So, yes, let's see him debate his proven ideas...he wouldn't have made it this fair if the press weren't full of hero worshippers.

of course he's not ready for it: nobody expects the spanish inquisition!

more seriously, this is precisely the point about obama: right now, the gop has had trouble getting its attack points together, but it will, it will, and they are outstanding at it. obama's negatives will soar to clinton/kerry levels by the time the gop is through, and those of obama's supporters who think he's too good for the rough-and-tumble are going to have a very rude awakening....

As Tim said, the problem for McCain is that his own policy proposals are both unpopular and far sketchier than Obama. For some reason, on several issues some media members are accepting McCain's arguments without seeing how they can easily be turned around on him. Same thing happened on Slate today on campaign matching funds, where they described Obama's "dilemma" whether to accept matching funds and thsu reduce his financial advantage over McCain, or turn them down and have McCain challenge him. No one pointed out that McCain accepted matching funds for the primary, even took a loan against them, and then backed out when he surged ahead and was able to fundraise. Obama, or Clinton, should be able to hit back strongly on these issues.

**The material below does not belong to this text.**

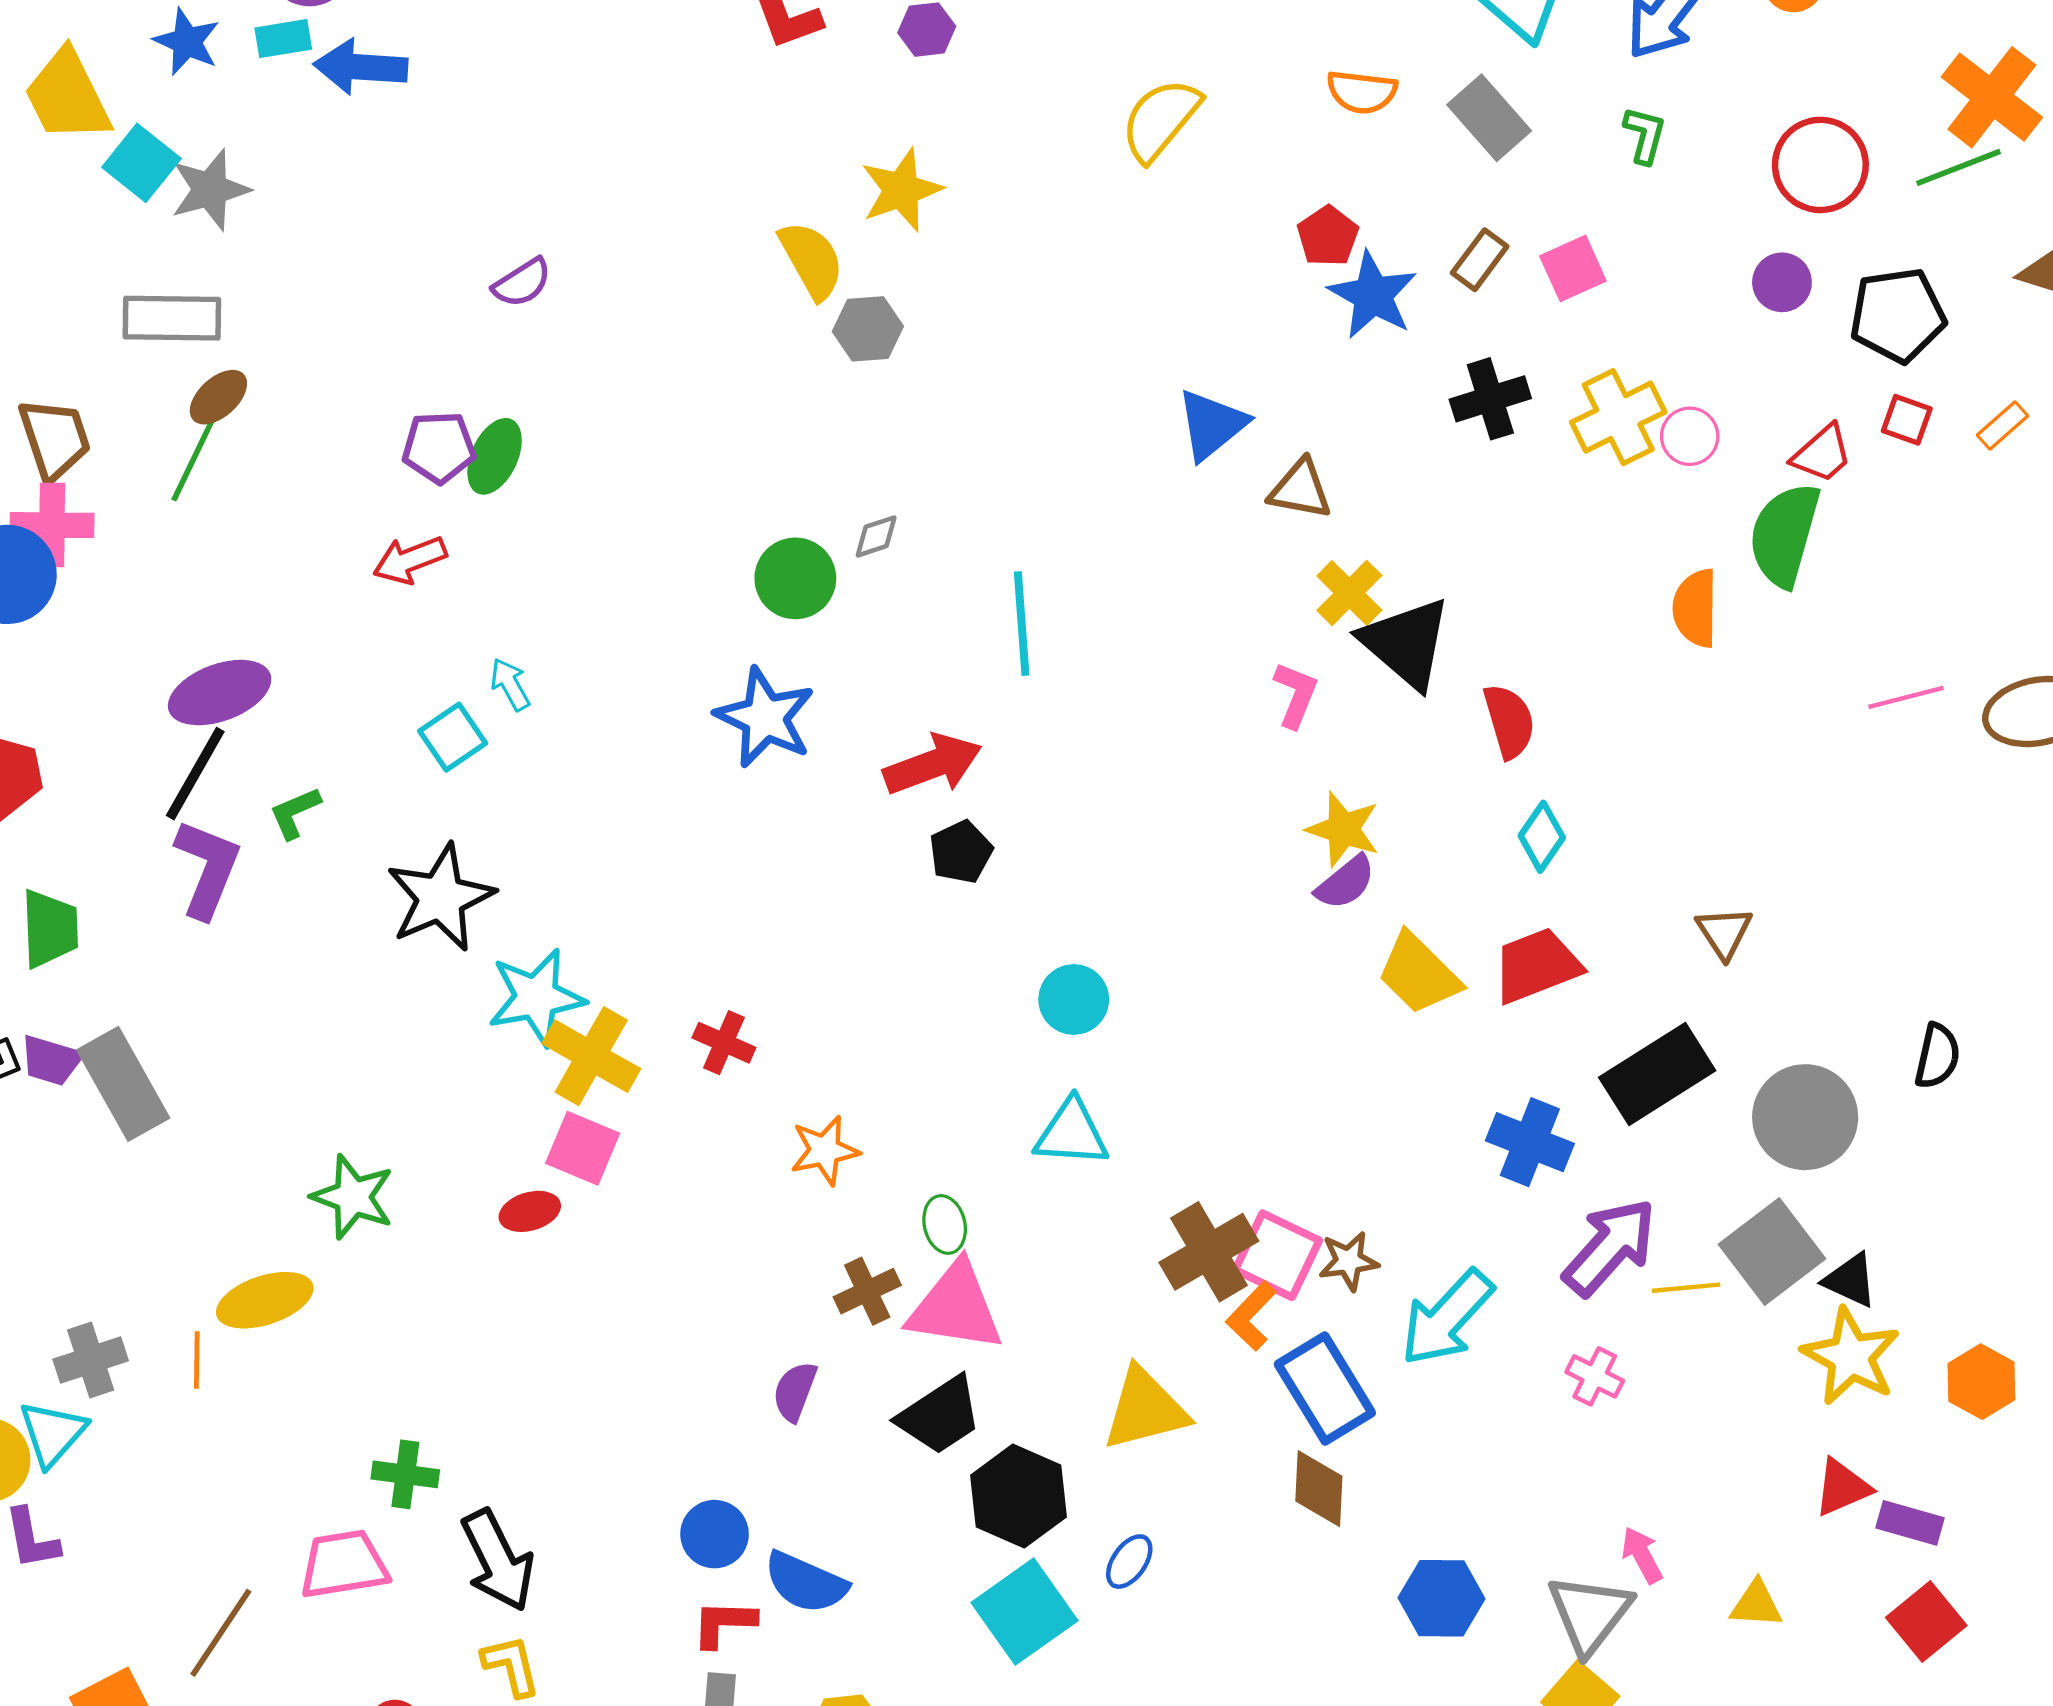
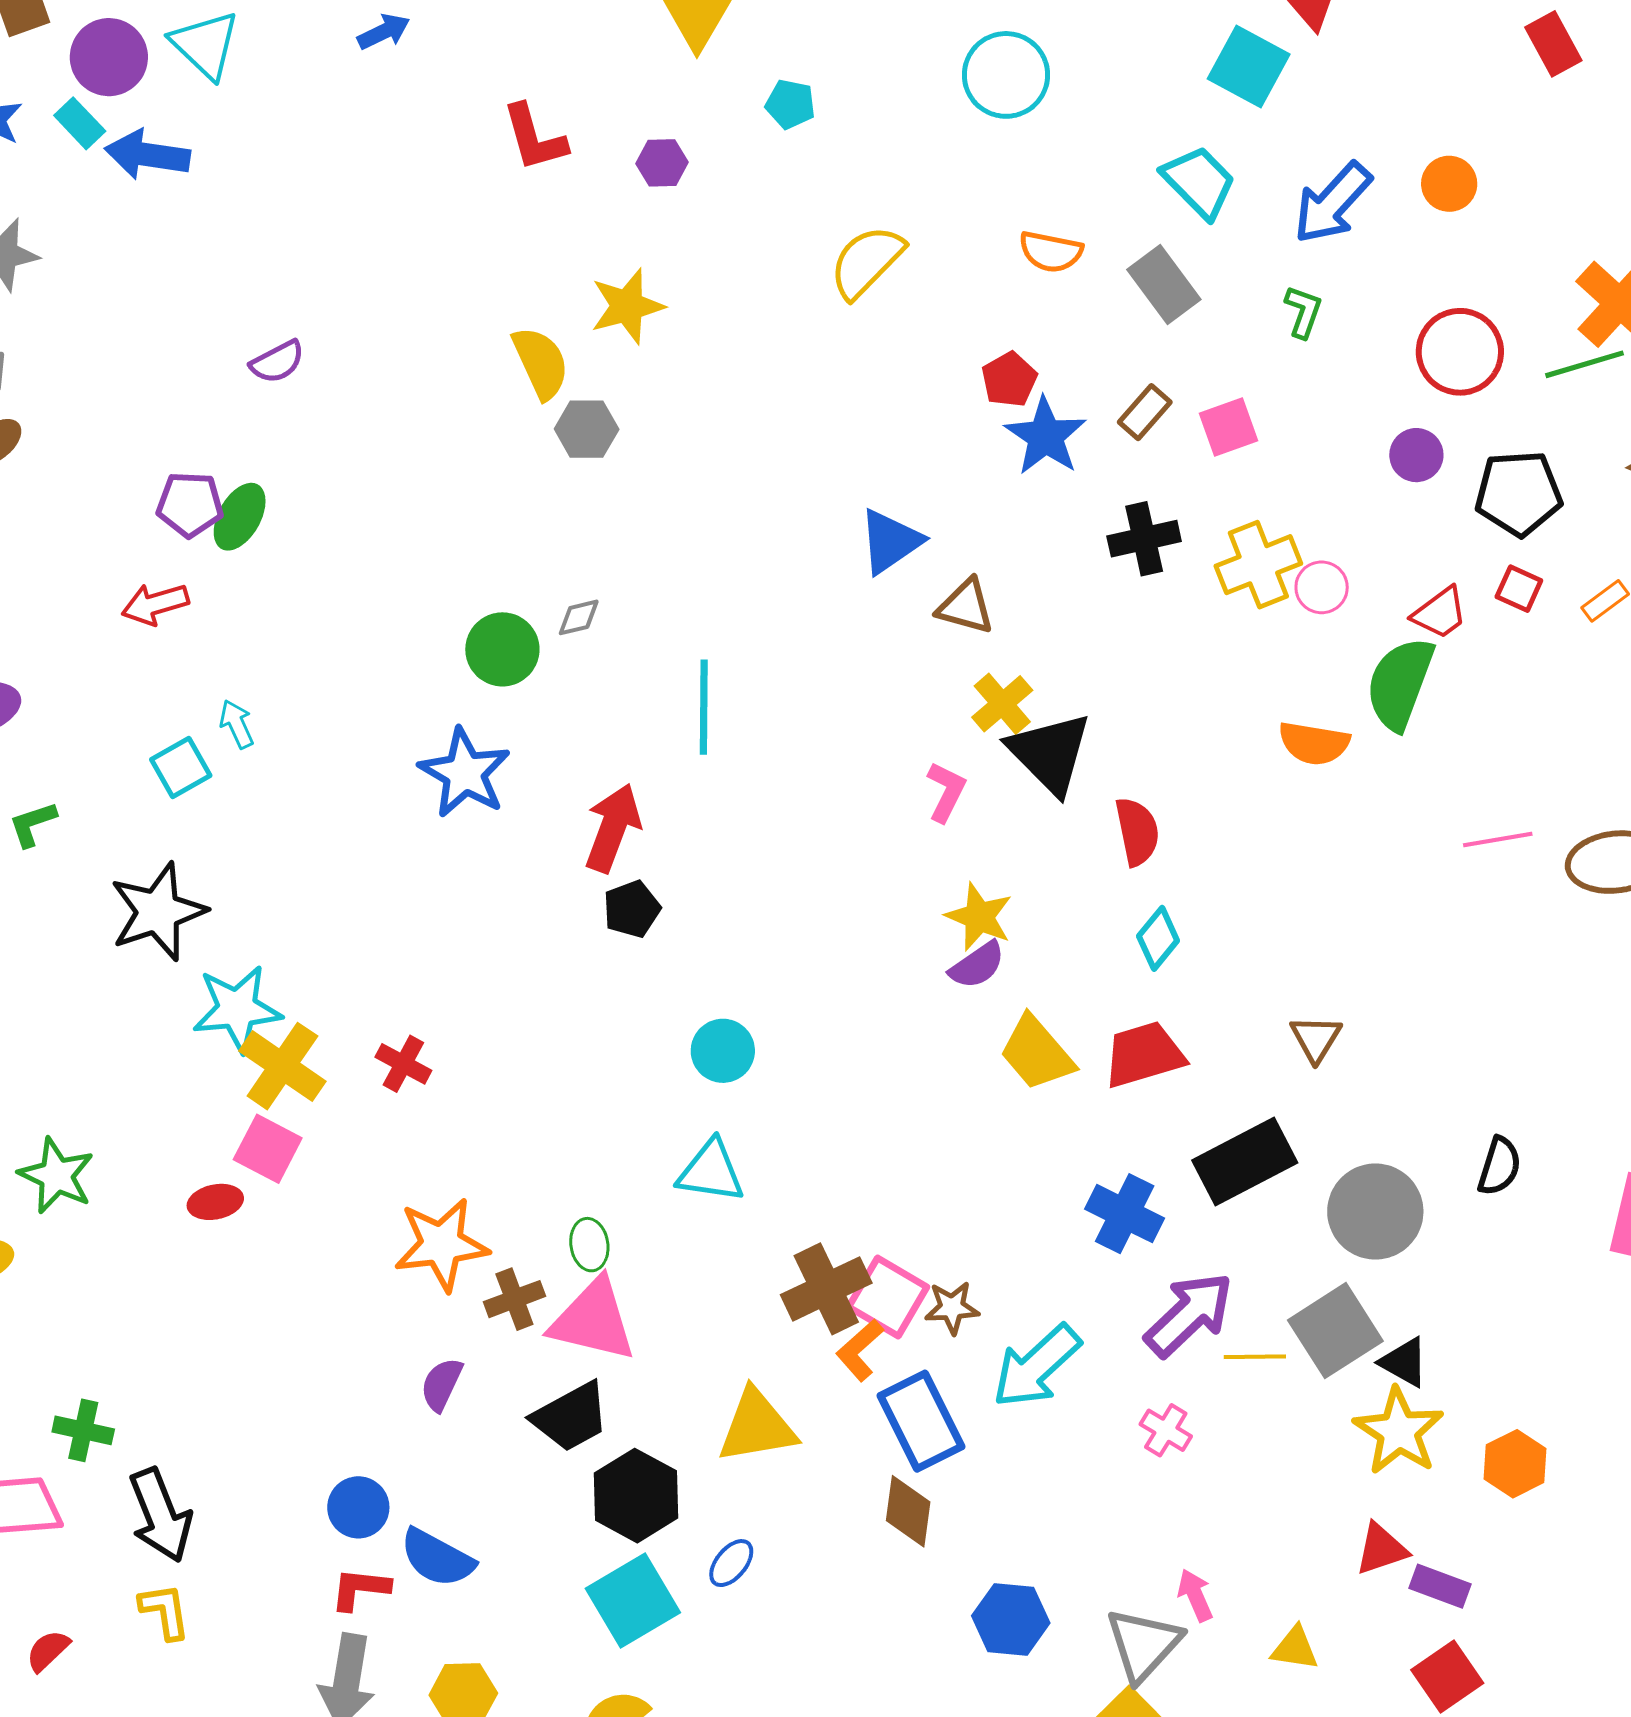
cyan rectangle: (283, 39) -> (80, 123), turned 51
orange semicircle: (1695, 608) -> (1314, 743), turned -86
red arrow: (933, 764) -> (613, 828), turned -54
orange star: (825, 1150) -> (441, 1244), moved, size x1.5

"Note that McCain does not disdain hope and inspiration: he celebrates them"

He celebrates the bittersweet, passive hope of a POW, whose deliverance is entirely in the hands of others.

That's different from the kind of active, engaged hope that has its place in social movements, who *can* effect change through their own efforts.

McCain mocks that kind of hope. As a military son of privilege, I'm not sure he ever experienced it.